A proposta contemplou, ainda, a instalação de sinalização náutica e a construção de uma passarela de 150 metros sobre o molhe.

“Essas obras são fundamentais para conter a erosão naquela área. Vão garantir também, aliado às estruturas que protegem a orla de Pontal do Paraná, o funcionamento do novo sistema de drenagem da região”, explicou o diretor em exercício de Saneamento Ambiental e Recursos Hídricos do Instituto Água e Terra, Roberto Machado Correa.

Foto: Denis Ferreira Netto/SEDEST

BENEFÍCIOS – Junto das melhorias nas áreas de contenção da erosão e drenagem, as obras propiciam outros benefícios ambientais para a região. A estrutura melhora, por exemplo, a dispersão da água do canal para o mar aberto, reduzindo a concentração de poluentes oriundos da drenagem urbana que atualmente se acumulam perto da costa. Além disso, com o maior fluxo e troca de água, há melhor oxigenação, diminui episódios de eutrofização (enriquecimento excessivo de corpos d’água com nutrientes, principalmente nitrogênio e fósforo).
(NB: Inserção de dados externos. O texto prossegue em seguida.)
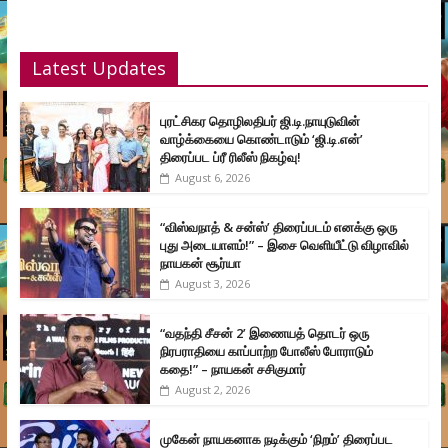
Latest Updates
புரட்சிகர தொழிலதிபர் ஜி.டி.நாயுடுவின்
வாழ்க்கையை கொண்டாடும் ‘ஜி.டி.என்’
திரைப்பட ப்ரீ ரிலீஸ் நிகழ்வு!
August 6, 2026
“விஸ்வநாத் & சன்ஸ்’ திரைப்படம் எனக்கு ஒரு
புது அடையாளம்!” – இசை வெளியீட்டு விழாவில்
நாயகன் சூர்யா
August 3, 2026
“வதந்தி சீசன் 2’ இணையத் தொடர் ஒரு
நிரபராதியை காப்பாற்ற போலீஸ் போராடும்
கதை!” – நாயகன் சசிகுமார்
August 2, 2026
முகேன் நாயகனாக நடிக்கும் ‘நிறம்’ திரைப்பட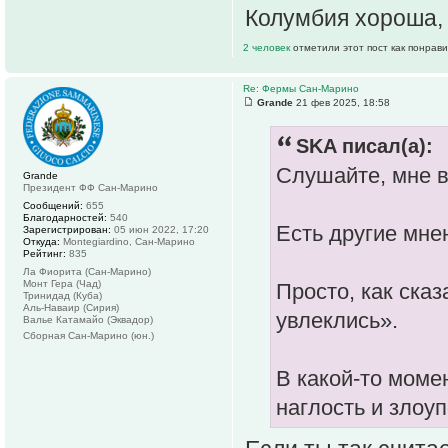
Колумбия хороша, 
2 человек
отметили этот пост как понрав
Re: Фермы Сан-Марино
Grande
21 фев 2025, 18:58
SKA писал(а):
Слушайте, мне в
Grande
Президент ФФ Сан-Марино
Сообщений:
655
Благодарностей:
540
Есть другие мне
Зарегистрирован:
05 июн 2022, 17:20
Откуда:
Montegiardino, Сан-Марино
Рейтинг:
835
Ла Фиорита (Сан-Марино)
Монт Гера (Чад)
Просто, как ска
Тринидад (Куба)
Аль-Наваир (Сирия)
увлеклись».
Валье Катамайо (Эквадор)
Сборная Сан-Марино (юн.)
В какой-то моме
наглость и злоуп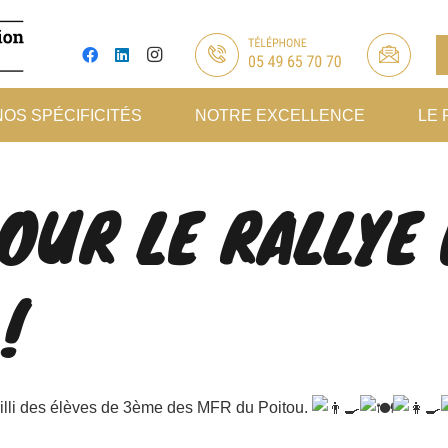
NOS SPÉCIFICITÉS
NOTRE EXCELLENCE
LE 
OUR LE RALLYE 
!
illi des élèves de 3ème des MFR du Poitou.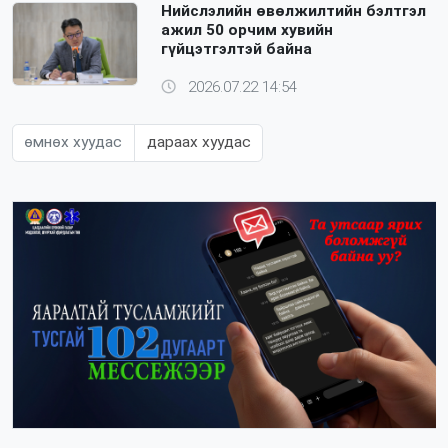
Нийслэлийн өвөлжилтийн бэлтгэл
ажил 50 орчим хувийн
гүйцэтгэлтэй байна
2026.07.22 14:54
өмнөх хуудас
дараах хуудас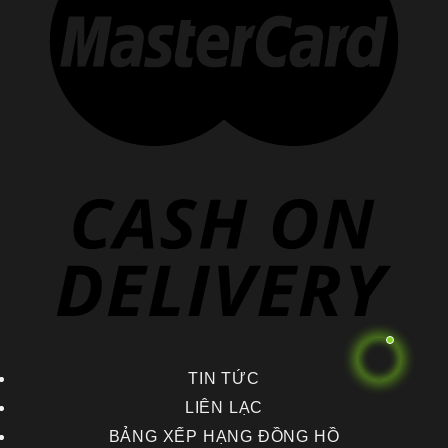
TIN TỨC
LIÊN LẠC
BẢNG XẾP HẠNG ĐỒNG HỒ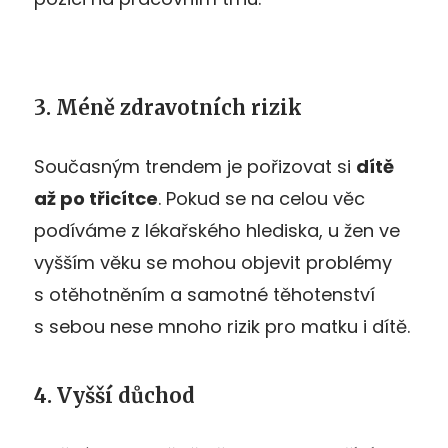
3. Méně zdravotních rizik
Současným trendem je pořizovat si
dítě
až po třicítce
. Pokud se na celou věc
podíváme z lékařského hlediska, u žen ve
vyšším věku se mohou objevit problémy
s otěhotněním a samotné těhotenství
s sebou nese mnoho rizik pro matku i dítě.
4. Vyšší důchod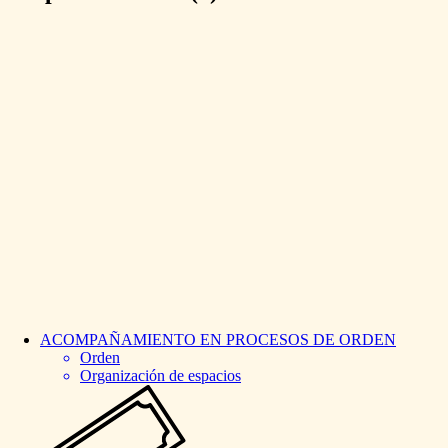
ACOMPAÑAMIENTO
EN
PROCESOS
DE
ORDEN
Orden
Organización de espacios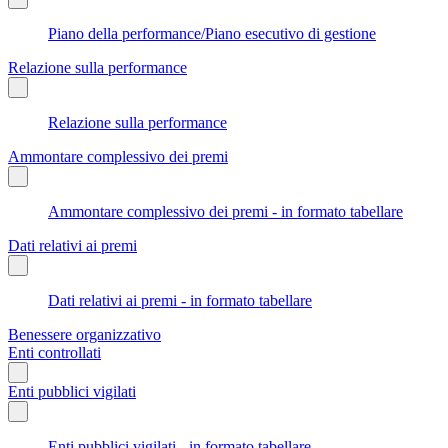
Piano della performance/Piano esecutivo di gestione
Relazione sulla performance
Relazione sulla performance
Ammontare complessivo dei premi
Ammontare complessivo dei premi - in formato tabellare
Dati relativi ai premi
Dati relativi ai premi - in formato tabellare
Benessere organizzativo
Enti controllati
Enti pubblici vigilati
Enti pubblici vigilati - in formato tabellare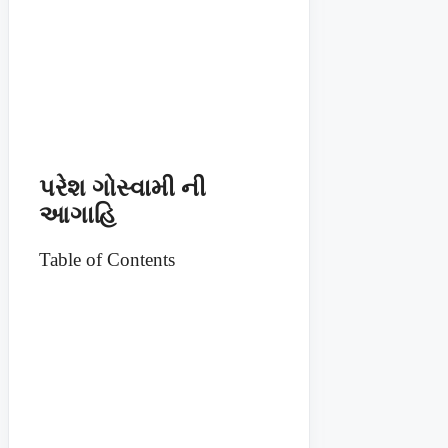
પરેશ ગોસ્વામી ની
આગાહિ
Table of Contents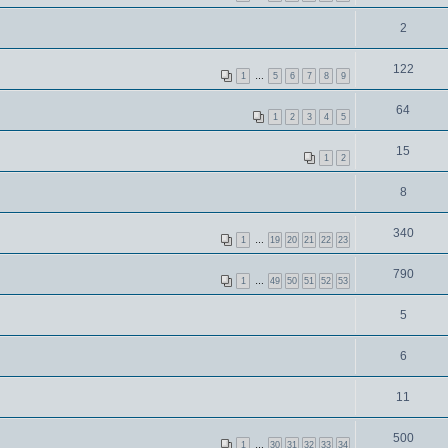
2
122
1
…
5
6
7
8
9
64
1
2
3
4
5
15
1
2
8
340
1
…
19
20
21
22
23
790
1
…
49
50
51
52
53
5
6
11
500
1
…
30
31
32
33
34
As intervenções também poderão aprimorar os habitats marinhos da região. As pedras do molhe funcionam como recifes artificiais, oferecendo abrigo para diversas espécies de invertebrados e, com a fixação de algas e organismos filtradores, há incremento da base alimentar na localidade. A maior disponibilidade de alimento e refúgio atrai peixes residentes e migratórios, aumentando assim a diversidade e biomassa local, ampliando a biodiversidade costeira.

Mesmo sem estar completa, a estrutura já caiu nas graças da população. A catarinense Maria Rosa da Costa, mais conhecida como Doca, está há 60 anos no Paraná. Ela destaca o impacto da obra na economia local, especialmente com o desenvolvimento do turismo. “Somos de uma família de pescadores, com uma banca de peixes que funciona há 44 anos em Pontal. Essa obra, e as demais em andamento no Litoral, atraiu muitos turistas. Para nós, que dependemos do turista, é excelente”, afirmou.

A aposentada Lúcia Helena Soares, de Curitiba, é uma visitante. Aproveitou o verão para descansar por alguns dias nos balneários de Pontal de Paraná. Conheceu o molhe e já fez do equipamento um ponto de parada durante as caminhadas na orla. “Que lugar maravilhoso, muito lindo. Pessoal tem de conhecer essa estrutura maravilhosa à disposição da população. O turismo do Paraná ficou mais valorizado, tenho certeza”, disse.